8/29/2023 Michael O'Boyle
Illinois CS Professor Sasa Misailovic wants to apply natural language processing to professional software development, allowing developers to pinpoint cases where software may exhibit unexpected or undesirable behavior.
Written by Michael O'Boyle
Natural language processing is the field of computer science underpinning the recent boom in chatbot technology, allowing human language to be processed by computers and computational results to be rendered in forms understandable by humans. While its potential uses in nearly all areas of society are frequently discussed, Illinois Computer Science Professor Sasa Misailovic wants to apply it to professional software development.

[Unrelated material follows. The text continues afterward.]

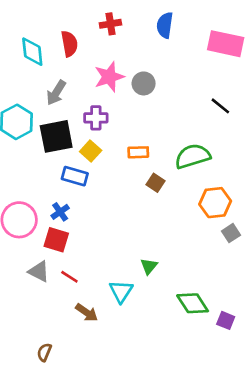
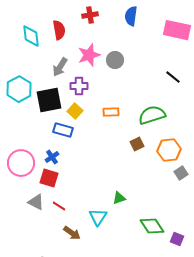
gray arrow: (56, 93) -> (60, 67), moved
brown square: (156, 183) -> (137, 144), moved, turned 32
green triangle: (149, 266) -> (119, 198), turned 32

In particular, he is interested in the development of test code, allowing developers to pinpoint cases where software may exhibit unexpected or undesirable behavior. With his collaborators at the University of Texas at Austin, Misailovic is developing natural language models that can process instructions from developers and return ready-to-use test code. They call their approach “NLP4Test.”
“We’re aiming to improve the practice of software development and testing,” Misailovic said. “We’re looking for how natural language processing can replace time-consuming manual software testing practice and free developers to focus on other tasks.”
The award of $1.2 million is provided through the National Science Foundation’s Software and Hardware Foundations program and will be distributed over four years. Misailovic is a co-principal investigator.
Software developers evaluate their work by imagining ways their code may misbehave or return incorrect answers and writing test cases which create these conditions, taking time away from the actual development. Developers may also find that their test cases fail even though the code works as intended. These so-called “flaky” tests can take developers on wild goose chases that consume even more time and cast doubt on valid work.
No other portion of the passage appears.